President Nicos Anastasiades promised on Thursday to work
for a swift deal to prop up the island's banks, which need
capital of around 8-10 billion euros. The total bailout,
including financing for general government operations and to
finance existing debt, could be up to 17 billion euros, equal to
Cyprus's annual economic output.
At Monday's meeting, euro zone ministers will examine a
variety of options to finance the bailout and ensure that it is
"sustainable" - that Cyprus can repay what it borrows.
Among the provisions expected in a programme is the
privatisation of state assets, starting with the island's
telecoms company which could raise up to 1.5 billion euros, and
the restructuring of the bloated banking sector.
German officials, backed by the Netherlands and Finland,
have also pushed for depositors in Cypriot banks to help pay for
the cost of the rescue, a process known as a "bail-in".
There are concerns in Berlin that Cyprus, with its low
corporate tax rate and liquid banking system, has become a
conduit for money laundering. Russian individuals and companies
have a high level of deposits in the banking sector.
Cyprus is concerned that any "bail-in" will spark the rapid
withdrawal of funds from the island and undermine its entire
business model, making the economic situation even worse.
Figures released last week showed around 1.6 billion euros
($2.08 billion) - a little over 2 percent of total deposits -
was withdrawn in January as talk of a "bail-in" intensified.

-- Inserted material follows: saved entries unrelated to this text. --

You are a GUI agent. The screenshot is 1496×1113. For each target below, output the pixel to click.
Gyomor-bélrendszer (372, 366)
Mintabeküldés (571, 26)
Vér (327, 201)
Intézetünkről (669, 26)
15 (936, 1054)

Cyprus's newly appointed finance minister, Michael Sarris,
called the bail-in idea a bad proposal.
"Really and categorically - and this doesn't only apply in
the case of Cyprus but for the world over and the euro zone -
there really couldn't be a more stupid idea," Sarris, a widely
respected economist, told reporters last week.
He will push that line in discussions on Monday, the head of
his office said, while adding that a variety of other options
were open to discuss to make a bailout viable, including an
extension of a 2.5 billion loan from Russia and the possibility
of Russia taking a controlling stake in Cyprus Popular Bank, one
of the hardest hit by the Greek debt crisis.

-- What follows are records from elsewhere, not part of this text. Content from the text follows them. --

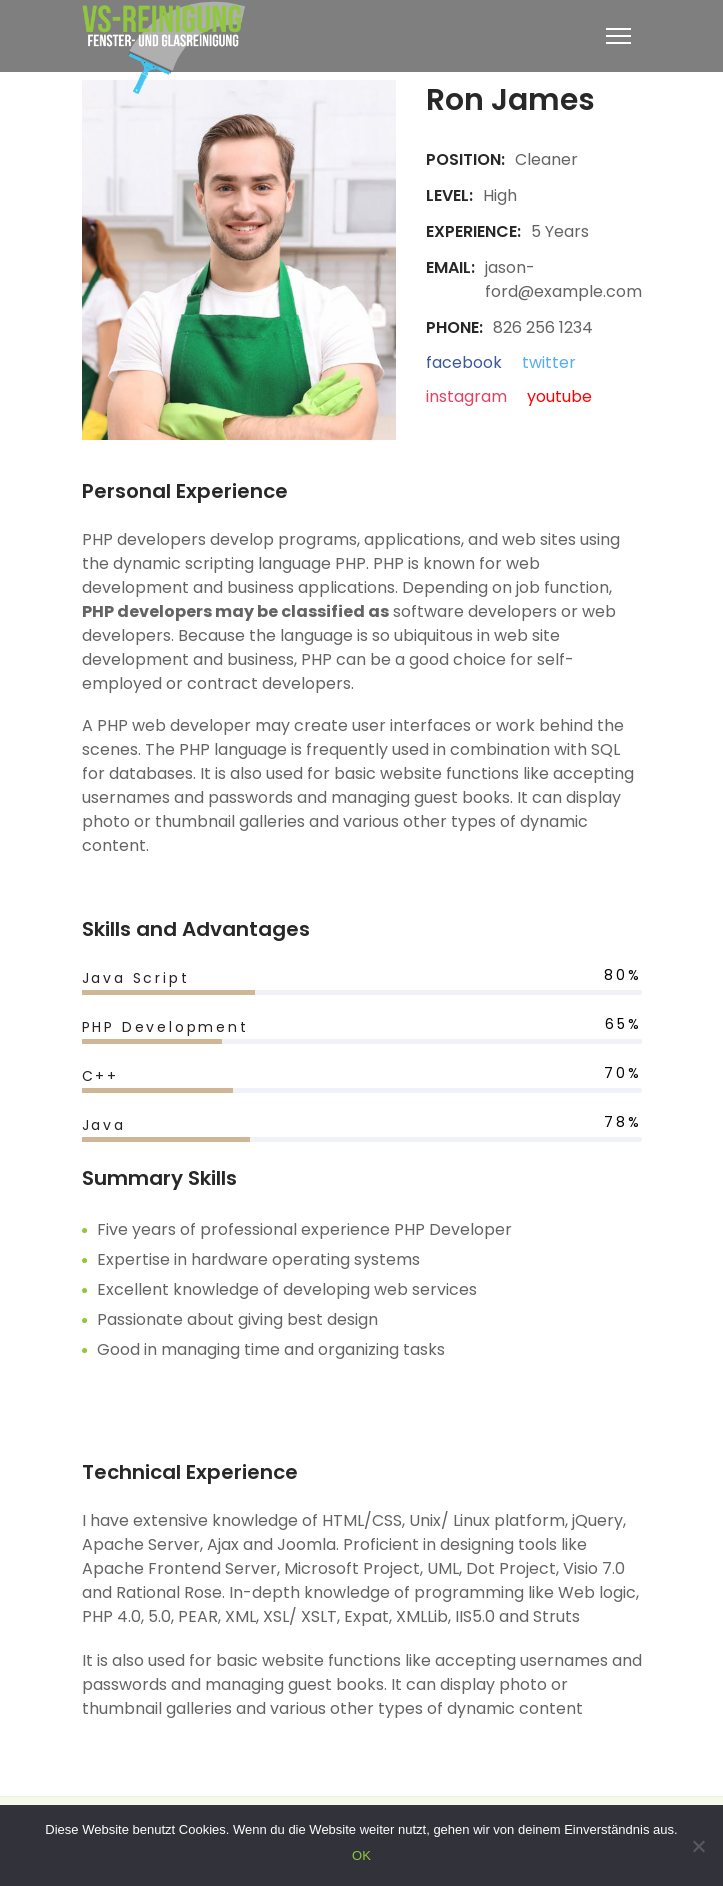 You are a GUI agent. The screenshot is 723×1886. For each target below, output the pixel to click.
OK (361, 1855) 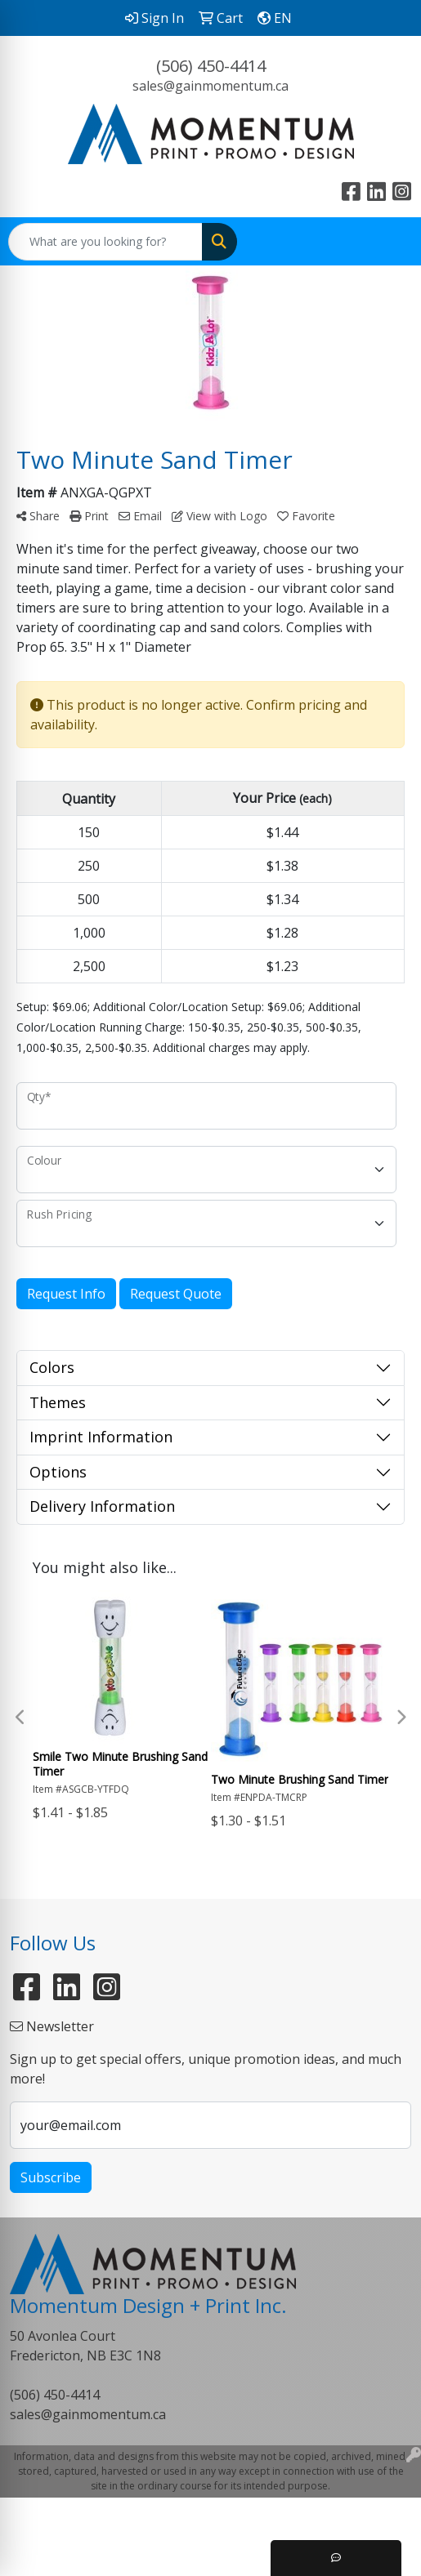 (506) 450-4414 (211, 66)
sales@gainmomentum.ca (210, 86)
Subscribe (50, 2177)
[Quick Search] (105, 242)
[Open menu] (388, 241)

Olli Rehn, the European commissioner for economic affairs,
warned over the weekend that the prospect of Cyprus leaving the
euro zone remained a dangerous possibility, saying such a
prospect should be a concern even for big EU economies.
"Even if you come from a big EU country, you should be
aware that every member of the euro zone is systemically
relevant," Rehn was quoted as saying in Der Spiegel in a veiled
criticism of German Finance Minister Wolfgang Schaeuble, who has
questioned whether the tiny island is systemically relevant.
"If Cyprus becomes disorderly insolvent, it is very likely
that would lead to it exiting the euro zone," Rehn said.
While ministers will discuss Cyprus in detail on Monday, no
decision is expected until later in March, when an extraordinary
meeting will likely have to called to agree the rescue package.
Monday's meeting will also assess Ireland and Portugal, with
the possibility that both countries will be given slightly
longer to pay back the rescue loans they have already received.
While a small island economy, the difficulty with Cyprus is
finding a way to make a bailout sustainable so that any money
provided is repaid, especially given that public opinion in
countries such as Germany, Finland and the Netherlands.
A 17 billion euro rescue would increase Cyprus's debts to
around 145 percent of GDP, a level considered unsustainable.
Greece's bailout calls for it to cut its debt-to-GDP ratio to
120 percent by 2020, but that would be too high for Cyprus.
The IMF and other officials believe Cyprus should have to
cut its debt-to-GDP ratio to just below 100 percent, but Cyprus
is likely to push back against that, saying 120 is manageable.